Economics for skeptical social scientists

I recently gave a talk at the “Training school on Virtual Work,” which was held at the University of Malta. The participants were mostly graduate students and junior faculty at European universities studying some aspect of virtual work e.g., Wikipedia editors, gold farmers, Current TV contributors, MTurk workers etc. Most were coming from very different methodological background than my own and the people I usually work with—sociology, anthropology, media studies, gender studies etc. I think it is fair to say that most participants have a fairly dim view of economics.

One of the organizers felt that few participants would have encountered the economic perspective on online work. I was asked to present a kind of non straw man version of economics and present the basic tools for how economists think about labor markets. Below is the result—a kind of apologia for economics, combined with a smattering of basic labor economics. I’m not the best judge obviously, but I think it was reasonably well received.

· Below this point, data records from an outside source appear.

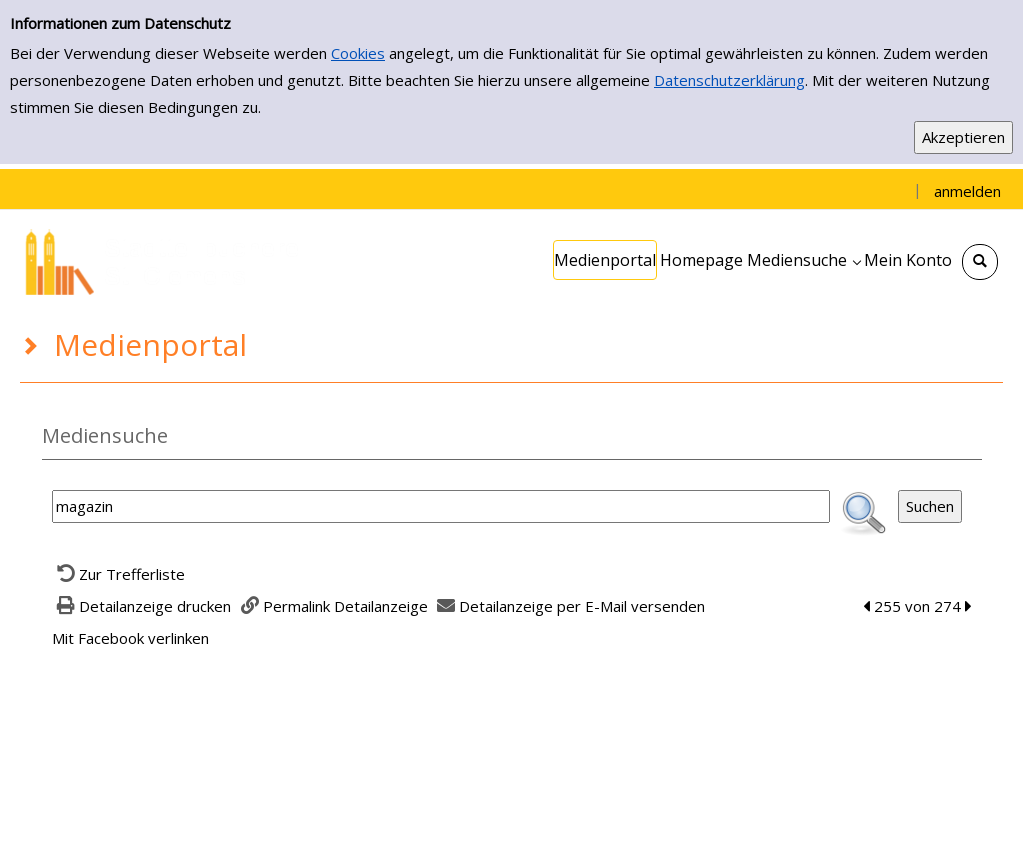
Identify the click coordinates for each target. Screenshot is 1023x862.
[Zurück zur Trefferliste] (119, 574)
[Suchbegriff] (441, 506)
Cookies (358, 53)
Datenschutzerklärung (729, 80)
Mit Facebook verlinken (130, 638)
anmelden (967, 191)
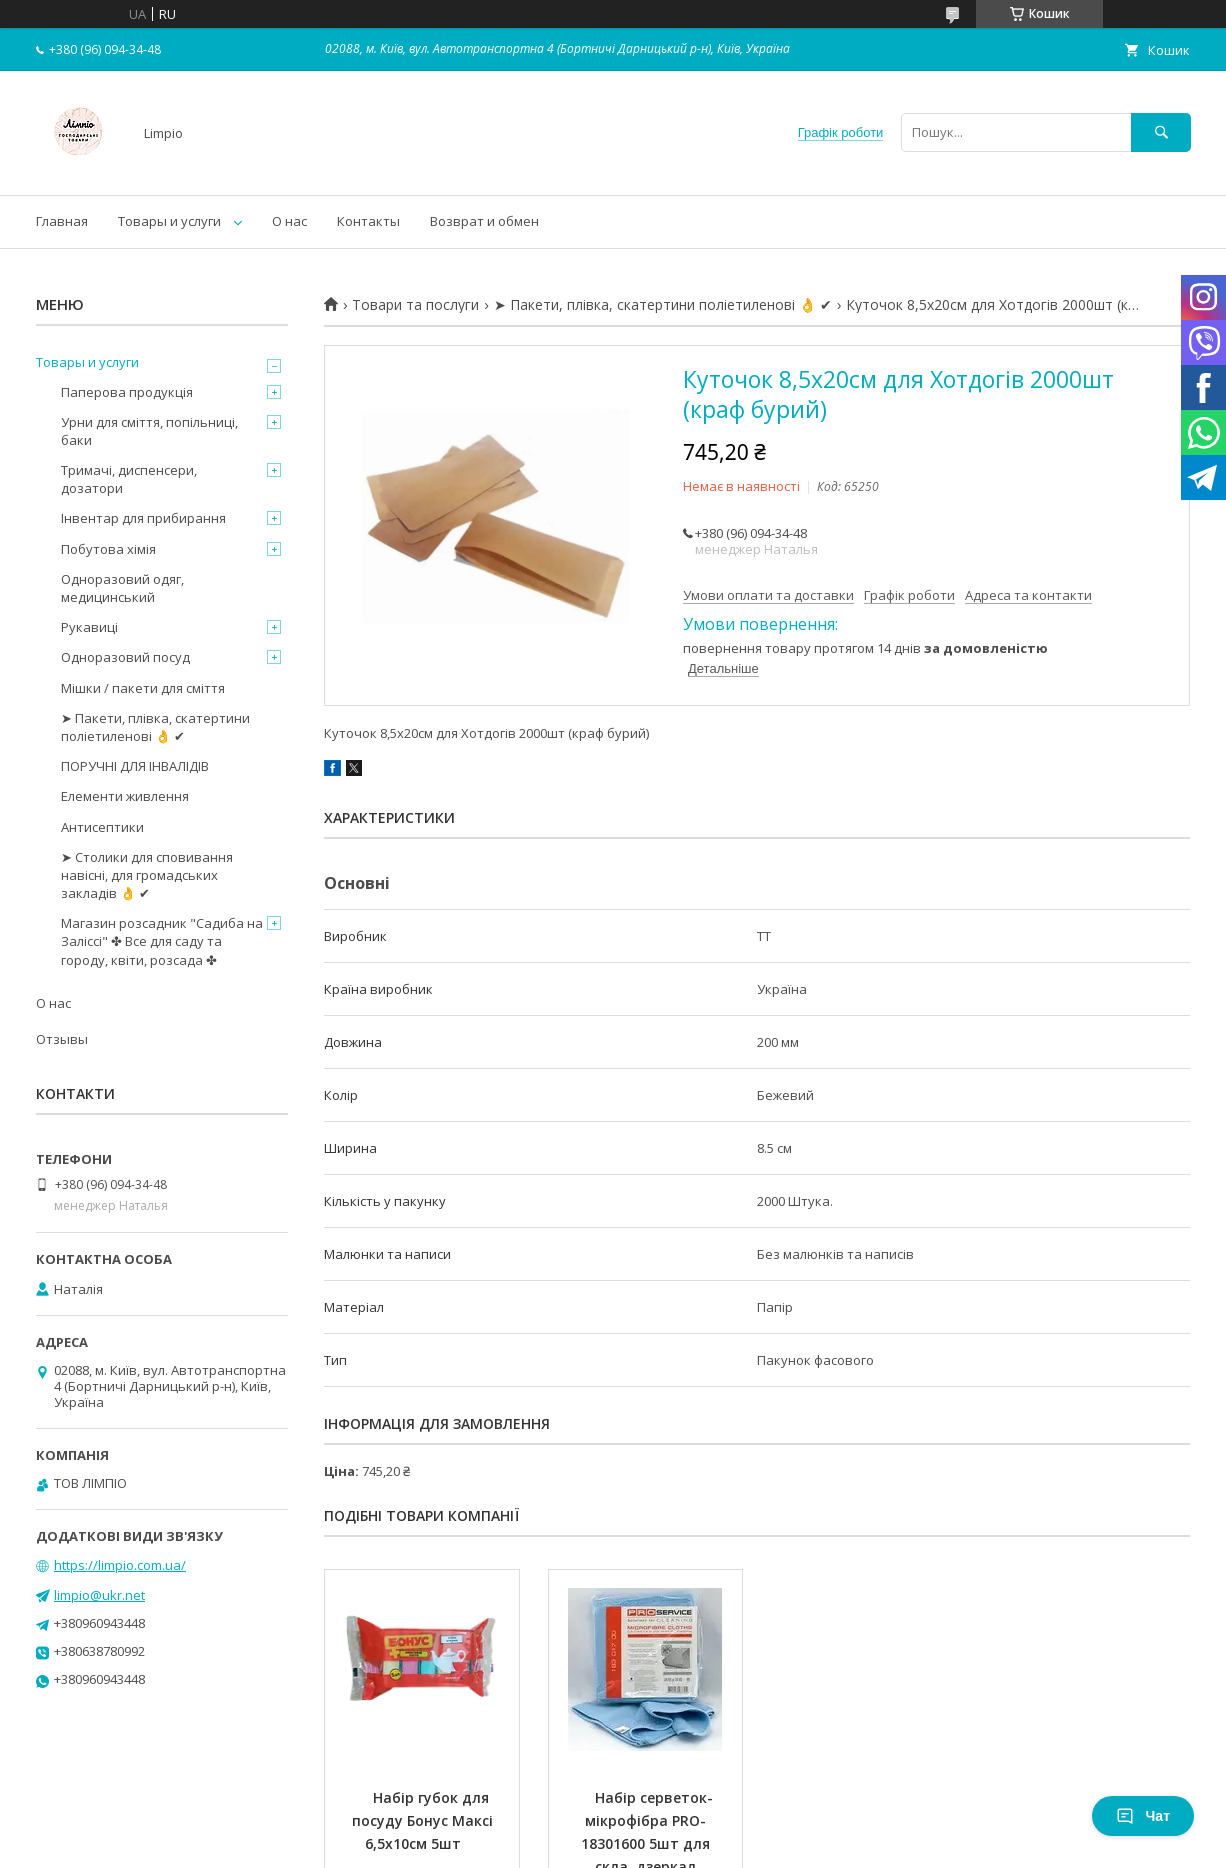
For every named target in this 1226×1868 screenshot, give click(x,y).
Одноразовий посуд (125, 657)
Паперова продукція (127, 392)
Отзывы (62, 1039)
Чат (1143, 1816)
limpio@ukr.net (99, 1595)
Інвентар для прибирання (143, 518)
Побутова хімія (108, 549)
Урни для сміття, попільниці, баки (149, 431)
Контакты (368, 221)
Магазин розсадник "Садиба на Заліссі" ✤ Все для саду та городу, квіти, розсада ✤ (162, 941)
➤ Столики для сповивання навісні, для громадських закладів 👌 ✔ (147, 875)
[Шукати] (1161, 132)
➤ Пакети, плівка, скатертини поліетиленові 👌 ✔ (663, 305)
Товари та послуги (415, 305)
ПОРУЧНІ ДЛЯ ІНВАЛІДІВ (135, 766)
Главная (62, 221)
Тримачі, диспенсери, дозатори (129, 479)
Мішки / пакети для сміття (143, 688)
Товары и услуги (169, 221)
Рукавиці (89, 627)
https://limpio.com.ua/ (120, 1565)
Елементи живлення (125, 796)
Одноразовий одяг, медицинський (122, 588)
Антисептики (102, 827)
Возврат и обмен (484, 221)
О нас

Economics and Online Work (a slightly misleading title though – see description) from John Horton

PS – I should write more about the school later, but one of the main take-aways for me was how (a) pervasive the acceptance of the labor theory of value was among participants and (b) how this leads to very different conclusions about almost everything that matters with respect to online work. It would be interesting to try to analyze a couple of different online work phenomena using the LTV and the marginalist approach to value.